Error Model (seqToIllumina)¶

The seqToIllumina command applies the Illumina error and quality model directly to input sequences, bypassing the coverage model. This is useful when you have specific sequences you want converted to realistic reads --- for example, synthetic constructs, designed amplicons, or sequences from a custom simulation pipeline.

When to Use seqToIllumina¶

Use seqToIllumina instead of illuminaPE when:

You already have the exact sequences you want as reads (no coverage model needed)
You want to add realistic quality scores, substitution errors, and InDel errors to known sequences
You are simulating reads from sequences shorter than the read length (adapters are appended automatically)

Basic Command¶

reseq2 seqToIllumina -j 2 \
  -i my_sequences.fa \
  -o my_simulated_reads.fq \
  -s my_stats_profile.reseq

Input FASTA Format¶

Each input sequence must provide all the information needed by the error and quality model. The required format is:

>{sequence id} {template segment};{fragment length};{error tendencies};{error rates}
{sequence to convert}

Field Descriptions¶

{sequence id}: The desired read identifier. May contain spaces. The output FASTQ record will have the description: @{sequence id} {cigar} E{number of errors in read}
{template segment}: 1 for first reads (R1) or 2 for second reads (R2).
{sequence to convert}: The nucleotide sequence to which errors and qualities will be added. It may only contain A, C, G, or T.

Warning

Ns are not permitted in the input sequence. Ambiguous bases must be resolved consistently for all reads from a given reference position. Use reseq2 replaceN to pre-process your reference.
{error tendencies}: Must be the same length as the sequence. Encodes the dominant systematic error at each position. All bases stemming from the same position and strand in the reference must have identical values. For insertions specific to one read, use N.
{error rates}: Must be the same length as the sequence. Encodes the systematic error rate in percent at each position (quality-encoded with offset 33). All bases from the same reference position and strand must have identical values. For read-specific insertions, use !.

Note

The format of error tendencies and error rates matches the Systematic Error File format. See that section for encoding details.

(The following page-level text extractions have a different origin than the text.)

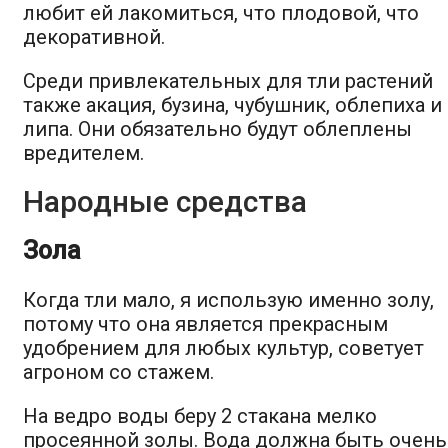
любит ей лакомиться, что плодовой, что
декоративной.
Среди привлекательных для тли растений
также акация, бузина, чубушник, облепиха и
липа. Они обязательно будут облеплены
вредителем.
Народные средства
Зола
Когда тли мало, я использую именно золу,
потому что она является прекрасным
удобрением для любых культур, советует
агроном со стажем.
На ведро воды беру 2 стакана мелко
просеянной золы. Вода должна быть очень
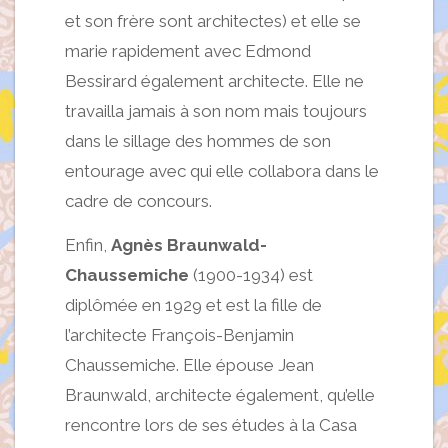
et son frère sont architectes) et elle se
marie rapidement avec Edmond
Bessirard également architecte. Elle ne
travailla jamais à son nom mais toujours
dans le sillage des hommes de son
entourage avec qui elle collabora dans le
cadre de concours.
Enfin,
Agnès Braunwald-
Chaussemiche
(1900-1934) est
diplômée en 1929 et est la fille de
l’architecte François-Benjamin
Chaussemiche. Elle épouse Jean
Braunwald, architecte également, qu’elle
rencontre lors de ses études à la Casa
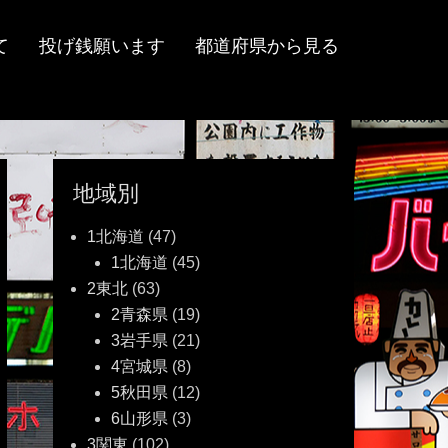
て
投げ銭願います
都道府県から見る
地域別
1北海道
(47)
1北海道
(45)
2東北
(63)
2青森県
(19)
3岩手県
(21)
4宮城県
(8)
5秋田県
(12)
6山形県
(3)
3関東
(102)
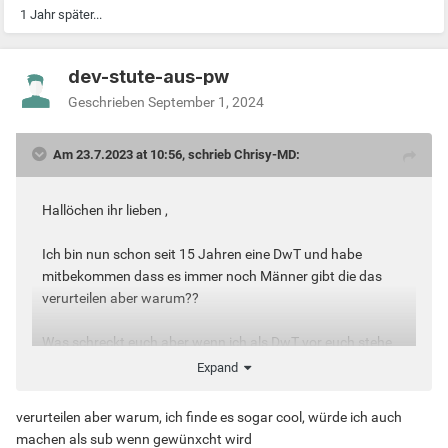
1 Jahr später...
dev-stute-aus-pw
Geschrieben
September 1, 2024
Am 23.7.2023 at 10:56, schrieb Chrisy-MD:
Hallöchen ihr lieben ,
Ich bin nun schon seit 15 Jahren eine DwT und habe
mitbekommen dass es immer noch Männer gibt die das
verurteilen aber warum??
Was schreckt euch aber wenn ich als DwT vor euch stehe
und mit euch Sex haben möchte??
Expand
Jeder von uns hat doch seine Versute Seite und seine
verurteilen aber warum, ich finde es sogar cool, würde ich auch
Fantasien, doch wenn eine Dwt vor euch steht ist bei euch
machen als sub wenn gewünxcht wird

Generating Systematic Errors for a Reference¶

To obtain the error tendencies and rates needed for your input sequences, generate a systematic error file from a stats profile:

reseq2 illuminaPE \
  -r my_reference.fa \
  -s my_stats_profile.reseq \
  --stopAfterEstimation \
  --writeSysError my_systematic_errors.fq

This produces a FASTQ file with two entries per reference sequence:

Reverse strand (listed first) --- reverse complemented
Forward strand (listed second) --- taken as-is

Extract the corresponding error tendencies and rates from this file when constructing your seqToIllumina input.

Reverse strand handling

The reverse-strand entry is already reverse complemented. An A in the first position of the reverse-strand entry means a systematic error towards T is simulated at the last base of the reference sequence for reverse-strand reads.